I think we also need to keep track of which Institutes at NIH are investing in ME research, and with how much. A total of eleven Institutes contributed to the RFA Research Centers, although the lion’s share of the funding came from only four. In the case of the other grants (not including the intramural funding to Saligan and Nath), again only four Institutes contributed. Here is the combined totals for the top five sources:
- National Institute of Allergy and Infectious Diseases – $5,870,859
- National Institute of Neurological Disorders and Stroke – $3,372,416
- Office of the Director – $1,503,729
- National Heart, Lung, and Blood Institute – $500,000
- National Institute of Nursing Research – $357,188
What I find fascinating about this is that NINDS is still considered the lead Institute given its role on the Trans-NIH Working Group and Dr. Whittemore’s prominent role in communications and administration. But it is NIAID that actually spends the most.

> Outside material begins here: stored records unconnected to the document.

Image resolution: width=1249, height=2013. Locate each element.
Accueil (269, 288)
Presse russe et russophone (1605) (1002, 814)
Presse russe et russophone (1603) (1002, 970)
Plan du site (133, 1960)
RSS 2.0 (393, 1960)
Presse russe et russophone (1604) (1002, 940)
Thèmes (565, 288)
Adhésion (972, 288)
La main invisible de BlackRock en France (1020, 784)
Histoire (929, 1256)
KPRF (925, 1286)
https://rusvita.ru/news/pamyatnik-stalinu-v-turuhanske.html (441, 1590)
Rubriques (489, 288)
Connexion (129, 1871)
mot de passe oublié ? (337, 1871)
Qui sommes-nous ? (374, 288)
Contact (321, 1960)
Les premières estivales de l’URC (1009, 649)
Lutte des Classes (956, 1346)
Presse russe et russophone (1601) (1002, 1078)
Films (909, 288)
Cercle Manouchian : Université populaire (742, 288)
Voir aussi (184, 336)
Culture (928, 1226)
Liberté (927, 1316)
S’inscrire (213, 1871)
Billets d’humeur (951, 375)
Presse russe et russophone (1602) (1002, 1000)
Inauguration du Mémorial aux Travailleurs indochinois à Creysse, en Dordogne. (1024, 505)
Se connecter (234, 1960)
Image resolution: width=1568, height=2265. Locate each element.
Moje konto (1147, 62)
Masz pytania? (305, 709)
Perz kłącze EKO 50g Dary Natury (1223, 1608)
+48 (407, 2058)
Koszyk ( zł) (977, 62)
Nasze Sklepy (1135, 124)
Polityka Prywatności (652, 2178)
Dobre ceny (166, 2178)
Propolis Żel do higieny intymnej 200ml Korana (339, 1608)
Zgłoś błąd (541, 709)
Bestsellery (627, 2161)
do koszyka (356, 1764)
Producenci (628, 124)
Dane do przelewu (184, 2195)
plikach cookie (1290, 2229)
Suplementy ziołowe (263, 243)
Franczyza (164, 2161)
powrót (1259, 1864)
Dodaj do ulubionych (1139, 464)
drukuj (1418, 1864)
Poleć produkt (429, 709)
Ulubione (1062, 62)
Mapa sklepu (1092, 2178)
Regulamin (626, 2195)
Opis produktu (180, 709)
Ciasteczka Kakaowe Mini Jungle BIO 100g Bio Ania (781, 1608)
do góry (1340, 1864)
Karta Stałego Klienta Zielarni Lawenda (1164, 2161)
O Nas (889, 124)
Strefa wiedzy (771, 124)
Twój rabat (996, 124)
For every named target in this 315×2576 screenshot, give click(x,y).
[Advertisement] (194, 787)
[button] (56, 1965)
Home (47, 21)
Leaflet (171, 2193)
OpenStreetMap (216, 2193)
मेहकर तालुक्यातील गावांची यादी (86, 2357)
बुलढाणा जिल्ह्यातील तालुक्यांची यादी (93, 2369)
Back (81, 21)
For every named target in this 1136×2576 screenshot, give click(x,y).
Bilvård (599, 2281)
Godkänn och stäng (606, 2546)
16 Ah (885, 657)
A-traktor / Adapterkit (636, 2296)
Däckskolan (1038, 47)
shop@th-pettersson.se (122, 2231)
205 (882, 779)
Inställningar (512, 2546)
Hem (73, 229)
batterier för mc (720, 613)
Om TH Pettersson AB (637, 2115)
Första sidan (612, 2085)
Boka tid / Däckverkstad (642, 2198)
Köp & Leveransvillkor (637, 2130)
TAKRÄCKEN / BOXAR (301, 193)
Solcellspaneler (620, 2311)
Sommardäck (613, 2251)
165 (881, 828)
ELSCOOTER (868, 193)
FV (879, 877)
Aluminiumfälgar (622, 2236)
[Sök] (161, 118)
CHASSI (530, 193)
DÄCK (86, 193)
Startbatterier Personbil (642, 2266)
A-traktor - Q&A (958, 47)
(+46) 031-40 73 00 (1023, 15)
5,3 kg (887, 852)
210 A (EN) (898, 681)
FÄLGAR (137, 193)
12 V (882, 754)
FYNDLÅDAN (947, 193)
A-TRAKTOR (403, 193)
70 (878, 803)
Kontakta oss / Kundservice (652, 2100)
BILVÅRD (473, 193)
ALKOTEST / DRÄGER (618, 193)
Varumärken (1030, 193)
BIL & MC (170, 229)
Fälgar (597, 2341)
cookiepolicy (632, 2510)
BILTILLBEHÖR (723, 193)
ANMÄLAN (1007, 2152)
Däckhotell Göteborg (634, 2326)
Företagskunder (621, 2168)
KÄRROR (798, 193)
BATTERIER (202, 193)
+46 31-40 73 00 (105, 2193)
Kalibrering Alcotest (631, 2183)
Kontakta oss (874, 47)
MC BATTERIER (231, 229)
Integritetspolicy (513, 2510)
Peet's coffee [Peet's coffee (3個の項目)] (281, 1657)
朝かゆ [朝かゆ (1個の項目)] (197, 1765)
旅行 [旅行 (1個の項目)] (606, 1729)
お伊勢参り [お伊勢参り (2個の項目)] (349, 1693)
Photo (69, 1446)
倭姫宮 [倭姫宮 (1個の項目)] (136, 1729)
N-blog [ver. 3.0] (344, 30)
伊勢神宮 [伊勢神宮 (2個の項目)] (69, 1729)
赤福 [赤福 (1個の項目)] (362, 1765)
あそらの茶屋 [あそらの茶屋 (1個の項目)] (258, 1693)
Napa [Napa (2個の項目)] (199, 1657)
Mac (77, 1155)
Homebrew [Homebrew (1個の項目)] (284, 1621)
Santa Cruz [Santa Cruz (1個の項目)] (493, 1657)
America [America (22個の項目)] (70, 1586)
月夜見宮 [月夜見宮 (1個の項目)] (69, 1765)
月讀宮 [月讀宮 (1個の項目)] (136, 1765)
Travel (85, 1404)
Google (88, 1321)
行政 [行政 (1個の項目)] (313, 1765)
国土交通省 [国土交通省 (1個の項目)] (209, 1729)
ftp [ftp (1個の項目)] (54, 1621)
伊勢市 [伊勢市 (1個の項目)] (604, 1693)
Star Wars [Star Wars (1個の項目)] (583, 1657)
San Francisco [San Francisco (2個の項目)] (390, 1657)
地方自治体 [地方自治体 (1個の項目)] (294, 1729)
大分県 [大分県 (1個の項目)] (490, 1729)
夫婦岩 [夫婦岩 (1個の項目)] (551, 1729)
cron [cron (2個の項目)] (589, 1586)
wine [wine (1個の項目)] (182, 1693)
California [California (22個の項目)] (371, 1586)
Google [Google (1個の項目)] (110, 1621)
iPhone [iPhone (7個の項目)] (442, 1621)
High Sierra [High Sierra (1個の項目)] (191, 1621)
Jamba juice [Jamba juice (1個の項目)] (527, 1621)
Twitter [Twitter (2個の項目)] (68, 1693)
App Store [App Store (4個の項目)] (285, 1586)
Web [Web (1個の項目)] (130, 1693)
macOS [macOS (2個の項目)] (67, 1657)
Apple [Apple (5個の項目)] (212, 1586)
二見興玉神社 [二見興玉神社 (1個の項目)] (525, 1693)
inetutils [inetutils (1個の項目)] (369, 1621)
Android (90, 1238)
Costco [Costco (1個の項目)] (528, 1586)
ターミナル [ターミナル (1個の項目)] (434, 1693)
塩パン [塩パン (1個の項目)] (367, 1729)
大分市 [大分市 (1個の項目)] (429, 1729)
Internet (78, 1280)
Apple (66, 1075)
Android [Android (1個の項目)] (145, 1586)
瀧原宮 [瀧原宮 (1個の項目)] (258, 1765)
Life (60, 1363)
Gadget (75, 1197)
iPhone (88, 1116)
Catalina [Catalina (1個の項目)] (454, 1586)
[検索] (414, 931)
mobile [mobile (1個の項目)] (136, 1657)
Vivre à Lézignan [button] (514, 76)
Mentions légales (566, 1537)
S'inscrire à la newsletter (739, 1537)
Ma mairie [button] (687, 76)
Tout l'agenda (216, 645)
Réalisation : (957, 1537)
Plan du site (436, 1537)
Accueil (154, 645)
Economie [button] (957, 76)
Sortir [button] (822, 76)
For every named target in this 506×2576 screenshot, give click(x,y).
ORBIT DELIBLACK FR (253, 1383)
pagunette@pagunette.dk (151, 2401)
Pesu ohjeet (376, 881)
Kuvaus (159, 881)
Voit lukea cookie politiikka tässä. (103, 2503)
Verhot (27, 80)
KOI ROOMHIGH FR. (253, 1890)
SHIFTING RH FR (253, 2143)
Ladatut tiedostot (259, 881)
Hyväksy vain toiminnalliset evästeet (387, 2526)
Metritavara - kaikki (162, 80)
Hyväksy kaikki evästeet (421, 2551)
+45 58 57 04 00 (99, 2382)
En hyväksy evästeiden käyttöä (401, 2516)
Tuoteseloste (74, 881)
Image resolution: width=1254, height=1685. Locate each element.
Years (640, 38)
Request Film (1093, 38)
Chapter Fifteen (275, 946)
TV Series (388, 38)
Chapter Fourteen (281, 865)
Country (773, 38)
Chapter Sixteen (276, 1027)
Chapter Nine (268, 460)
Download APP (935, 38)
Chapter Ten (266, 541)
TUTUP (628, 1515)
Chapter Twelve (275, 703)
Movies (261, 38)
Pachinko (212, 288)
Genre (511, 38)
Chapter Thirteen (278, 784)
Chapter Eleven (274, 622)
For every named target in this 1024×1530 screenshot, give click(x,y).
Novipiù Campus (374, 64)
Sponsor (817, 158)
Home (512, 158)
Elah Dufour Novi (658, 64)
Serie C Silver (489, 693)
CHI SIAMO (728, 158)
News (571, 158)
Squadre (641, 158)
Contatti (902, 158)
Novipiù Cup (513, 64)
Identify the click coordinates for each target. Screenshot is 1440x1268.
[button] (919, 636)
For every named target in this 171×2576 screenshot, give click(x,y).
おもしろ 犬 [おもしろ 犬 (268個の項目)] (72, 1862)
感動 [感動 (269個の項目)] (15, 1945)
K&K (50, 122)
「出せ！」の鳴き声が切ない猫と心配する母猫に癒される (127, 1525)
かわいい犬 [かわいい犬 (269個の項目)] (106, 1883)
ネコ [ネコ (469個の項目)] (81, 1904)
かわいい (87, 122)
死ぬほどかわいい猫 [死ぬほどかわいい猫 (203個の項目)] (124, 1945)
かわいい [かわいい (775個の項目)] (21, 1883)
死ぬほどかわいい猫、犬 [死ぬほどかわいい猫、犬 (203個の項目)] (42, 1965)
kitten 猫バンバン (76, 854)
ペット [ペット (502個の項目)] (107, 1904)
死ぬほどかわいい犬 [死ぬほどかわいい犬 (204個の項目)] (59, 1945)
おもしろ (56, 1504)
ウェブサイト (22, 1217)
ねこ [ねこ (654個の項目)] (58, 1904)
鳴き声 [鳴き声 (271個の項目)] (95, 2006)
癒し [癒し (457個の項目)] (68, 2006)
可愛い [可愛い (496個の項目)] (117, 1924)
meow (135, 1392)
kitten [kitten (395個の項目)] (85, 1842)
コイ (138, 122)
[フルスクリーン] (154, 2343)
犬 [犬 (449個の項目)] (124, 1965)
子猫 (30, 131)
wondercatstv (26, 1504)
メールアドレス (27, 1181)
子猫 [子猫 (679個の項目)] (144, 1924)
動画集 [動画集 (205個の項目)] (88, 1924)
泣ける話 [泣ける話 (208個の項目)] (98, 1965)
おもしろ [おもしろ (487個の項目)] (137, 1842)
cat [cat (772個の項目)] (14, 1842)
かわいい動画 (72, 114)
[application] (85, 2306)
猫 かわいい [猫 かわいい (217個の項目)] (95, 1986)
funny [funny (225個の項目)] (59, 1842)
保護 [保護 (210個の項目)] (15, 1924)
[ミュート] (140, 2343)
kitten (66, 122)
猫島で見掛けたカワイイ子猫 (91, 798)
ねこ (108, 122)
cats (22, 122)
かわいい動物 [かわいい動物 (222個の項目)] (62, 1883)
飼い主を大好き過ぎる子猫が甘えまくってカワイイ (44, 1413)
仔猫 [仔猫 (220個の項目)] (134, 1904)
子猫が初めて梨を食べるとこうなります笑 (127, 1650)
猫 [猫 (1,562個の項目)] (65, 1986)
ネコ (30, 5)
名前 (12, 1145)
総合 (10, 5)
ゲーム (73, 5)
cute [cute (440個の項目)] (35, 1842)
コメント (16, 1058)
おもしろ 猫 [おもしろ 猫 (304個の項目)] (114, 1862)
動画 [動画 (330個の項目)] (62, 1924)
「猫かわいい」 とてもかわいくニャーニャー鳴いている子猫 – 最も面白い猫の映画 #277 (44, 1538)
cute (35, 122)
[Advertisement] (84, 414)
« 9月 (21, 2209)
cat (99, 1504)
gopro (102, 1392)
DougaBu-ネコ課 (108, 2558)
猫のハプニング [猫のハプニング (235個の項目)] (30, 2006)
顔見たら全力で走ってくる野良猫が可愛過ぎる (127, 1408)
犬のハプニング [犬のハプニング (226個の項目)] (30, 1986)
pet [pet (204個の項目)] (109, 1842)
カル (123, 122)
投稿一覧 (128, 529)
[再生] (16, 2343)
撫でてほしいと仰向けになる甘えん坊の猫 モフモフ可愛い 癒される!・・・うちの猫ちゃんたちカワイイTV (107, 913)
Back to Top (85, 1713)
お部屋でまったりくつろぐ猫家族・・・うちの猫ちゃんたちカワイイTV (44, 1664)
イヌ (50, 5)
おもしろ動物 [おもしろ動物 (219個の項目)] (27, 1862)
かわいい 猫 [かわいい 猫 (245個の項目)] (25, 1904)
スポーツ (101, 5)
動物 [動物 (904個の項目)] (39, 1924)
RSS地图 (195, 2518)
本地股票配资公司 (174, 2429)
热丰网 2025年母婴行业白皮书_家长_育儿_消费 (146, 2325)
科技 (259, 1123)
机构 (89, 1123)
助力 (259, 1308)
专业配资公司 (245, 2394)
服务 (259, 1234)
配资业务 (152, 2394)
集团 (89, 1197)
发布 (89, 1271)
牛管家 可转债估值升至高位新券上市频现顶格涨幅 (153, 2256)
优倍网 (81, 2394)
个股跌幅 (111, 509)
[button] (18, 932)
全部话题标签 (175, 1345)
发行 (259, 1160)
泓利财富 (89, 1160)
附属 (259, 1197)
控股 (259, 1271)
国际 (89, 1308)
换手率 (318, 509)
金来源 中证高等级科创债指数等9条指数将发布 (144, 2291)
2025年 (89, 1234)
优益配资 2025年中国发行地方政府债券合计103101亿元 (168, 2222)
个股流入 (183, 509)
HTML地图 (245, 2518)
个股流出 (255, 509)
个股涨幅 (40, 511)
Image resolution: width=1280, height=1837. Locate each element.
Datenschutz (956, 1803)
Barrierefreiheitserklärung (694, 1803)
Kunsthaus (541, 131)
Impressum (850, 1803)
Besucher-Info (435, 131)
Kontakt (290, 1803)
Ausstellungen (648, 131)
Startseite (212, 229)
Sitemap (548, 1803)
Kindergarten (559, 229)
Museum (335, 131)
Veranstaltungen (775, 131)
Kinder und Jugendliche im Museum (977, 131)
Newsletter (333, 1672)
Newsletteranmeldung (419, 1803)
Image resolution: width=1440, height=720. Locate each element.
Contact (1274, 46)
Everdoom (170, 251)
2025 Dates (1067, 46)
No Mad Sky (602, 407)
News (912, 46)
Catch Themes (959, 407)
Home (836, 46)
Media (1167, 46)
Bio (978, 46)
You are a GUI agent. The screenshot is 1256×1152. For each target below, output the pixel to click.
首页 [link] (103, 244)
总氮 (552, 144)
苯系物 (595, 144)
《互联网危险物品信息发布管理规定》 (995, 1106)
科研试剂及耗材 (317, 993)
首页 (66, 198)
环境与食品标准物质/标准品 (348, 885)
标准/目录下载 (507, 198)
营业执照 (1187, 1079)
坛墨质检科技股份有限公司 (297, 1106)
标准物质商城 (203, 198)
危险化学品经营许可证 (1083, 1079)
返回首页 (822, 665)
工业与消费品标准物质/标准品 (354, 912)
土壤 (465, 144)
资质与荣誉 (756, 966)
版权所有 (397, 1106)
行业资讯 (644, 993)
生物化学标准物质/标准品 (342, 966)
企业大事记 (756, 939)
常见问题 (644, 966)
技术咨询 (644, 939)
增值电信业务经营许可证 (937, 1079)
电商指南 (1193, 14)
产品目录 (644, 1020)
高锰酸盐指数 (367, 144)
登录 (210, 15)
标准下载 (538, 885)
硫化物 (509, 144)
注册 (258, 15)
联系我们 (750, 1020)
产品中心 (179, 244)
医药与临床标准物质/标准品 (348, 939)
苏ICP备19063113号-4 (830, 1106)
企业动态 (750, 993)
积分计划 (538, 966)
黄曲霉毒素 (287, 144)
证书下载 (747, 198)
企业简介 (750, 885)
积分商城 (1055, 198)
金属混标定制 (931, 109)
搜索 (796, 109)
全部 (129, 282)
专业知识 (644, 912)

The combined total of all NIH spending on ME research in 2017 was
$13,946,881 $13,967,704, an increase of 107.2%. However, as shown in this table, if we remove the Centers from the total, NIH spent significantly LESS on ME research: almost 15% less than FY2016.
|Adjusted Spending||$ Increased (Decreased)||% Increased (Decreased)|
|2017 w/o centers||$6,742,437||($1,142,593)||(14.5%)|
Why should we care? Because NIH is putting most of its eggs in the Centers basket. This makes the overall portfolio vulnerable in the event that the Centers close down in the future. Long-time advocates will remember when the last group of Centers of Excellence closed, making an enormous dent in NIH spending that took us years to recover from.
Putting so much of the money into the Centers is risky for another reason: lack of diversity. All four Centers are on the East Coast, and the research projects have substantial overlap. There are also no treatment studies in that basket. The Centers are an essential building block for our future, but they cannot be the whole foundation. NIH repeatedly says that the expectation is that these Centers will spin out additional applications for the traditional funding mechanism. But this is going to take time – a lot of time. We need a steady flow of investigator initiated grants, as well as additional RFAs to really open the pipeline.
Yes, doubling our money is great. NIH deserves praise for this, and the Centers are pursuing strong hypotheses. But the true metric of success is not how funding compares to the year before, but whether we have a diagnostic test and proven treatments. We don’t have that.
And no matter what NIH says, we won’t get it on $13 million per year.